Ceramics-Silikáty 67, (4) 551 - 561 (2023)

Limitations in the intrinsic mechanical characteristics of a pure hydroxyapatite (HA) coating layer render it ill-suited for numerous orthopaedic implants designed to bear heavy loads. In this research, a coating composed of poly ε-caprolactone (PCL) and HA was developed and applied to stainless steel 316L using dip-coating techniques. To enhance the surface, ultrasonic processing was utilised at various temperatures. Various PCL/HA mixtures were prepared for application onto the stainless steel 316L substrate. In order to optimise the PCL/HA composite coating for enhanced bond strength and corrosion resistance, an empirical model was created using the Response Surface Methodology (RSM). A comprehensive analysis of the coated samples was conducted using X-ray diffraction (XRD), Scanning Electron Microscopy (SEM), and Fourier Transform Infrared Spectroscopy (FTIR) were employed.
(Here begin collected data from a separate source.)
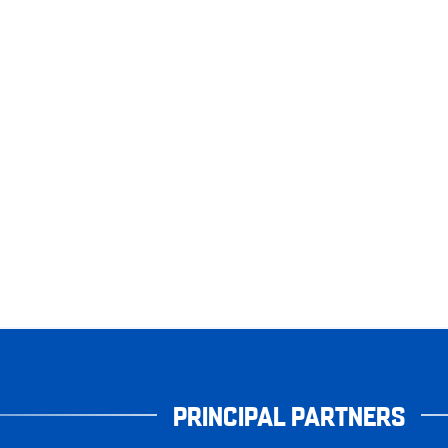
PRINCIPAL PARTNERS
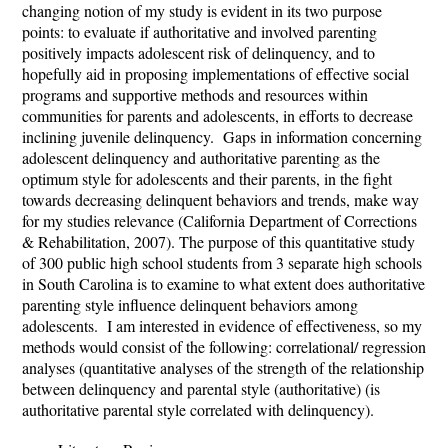
changing notion of my study is evident in its two purpose
points: to evaluate if authoritative and involved parenting
positively impacts adolescent risk of delinquency, and to
hopefully aid in proposing implementations of effective social
programs and supportive methods and resources within
communities for parents and adolescents, in efforts to decrease
inclining juvenile delinquency. Gaps in information concerning
adolescent delinquency and authoritative parenting as the
optimum style for adolescents and their parents, in the fight
towards decreasing delinquent behaviors and trends, make way
for my studies relevance (California Department of Corrections
& Rehabilitation, 2007).
The purpose of this quantitative study
of 300 public high school students from 3 separate high schools
in South Carolina is to examine
to what extent does authoritative
parenting style influence delinquent behaviors among
adolescents. I am interested in evidence of effectiveness, so my
methods would consist of the following: correlational/ regression
analyses (quantitative analyses of the strength of the relationship
between delinquency and parental style (authoritative) (is
authoritative parental style correlated with delinquency).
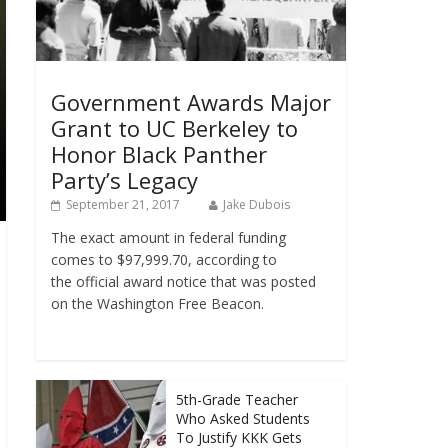
Government Awards Major
Grant to UC Berkeley to
Honor Black Panther
Party’s Legacy
September 21, 2017
Jake Dubois
The exact amount in federal funding
comes to $97,999.70, according to
the official award notice that was posted
on the Washington Free Beacon.
5th-Grade Teacher
Who Asked Students
To Justify KKK Gets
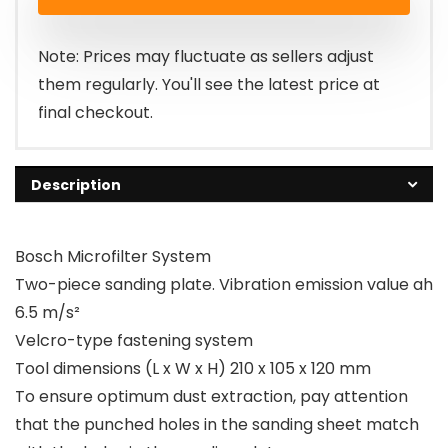
was:
is:
£40.00.
£34.99.
Note: Prices may fluctuate as sellers adjust
them regularly. You'll see the latest price at
final checkout.
Description
Bosch Microfilter System
Two-piece sanding plate. Vibration emission value ah
6.5 m/s²
Velcro-type fastening system
Tool dimensions (L x W x H) 210 x 105 x 120 mm
To ensure optimum dust extraction, pay attention
that the punched holes in the sanding sheet match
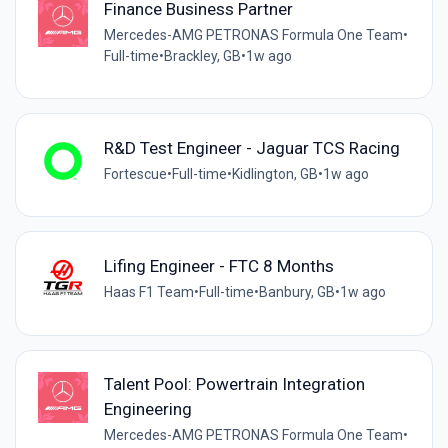
Finance Business Partner
Mercedes-AMG PETRONAS Formula One Team
•
Full-time
•
Brackley, GB
•
1w ago
R&D Test Engineer - Jaguar TCS Racing
Fortescue
•
Full-time
•
Kidlington, GB
•
1w ago
Lifing Engineer - FTC 8 Months
Haas F1 Team
•
Full-time
•
Banbury, GB
•
1w ago
Talent Pool: Powertrain Integration
Engineering
Mercedes-AMG PETRONAS Formula One Team
•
Furthermore, experiments involving potentiodynamic polarisation and Electrochemical Impedance Spectroscopy (EIS) were conducted within a simulated body fluid (SBF) solution. The models derived from the RSM were compared with the experimental results, revealing the close agreement between them. These models underscore the significance of the quantity of the PCL as a more critical factor than the ultrasonic temperature in improving the bond strength and corrosion resistance of the coated substrates. An optimal PCL/HA composite coating layer, with favourable mechanical and electrochemical properties, was achieved with an ultrasonic temperature of approximately 54.7 °C and a PCL/HA ratio of about 39.97% (wt.) following a drying process lasting approximately 10.68 hours.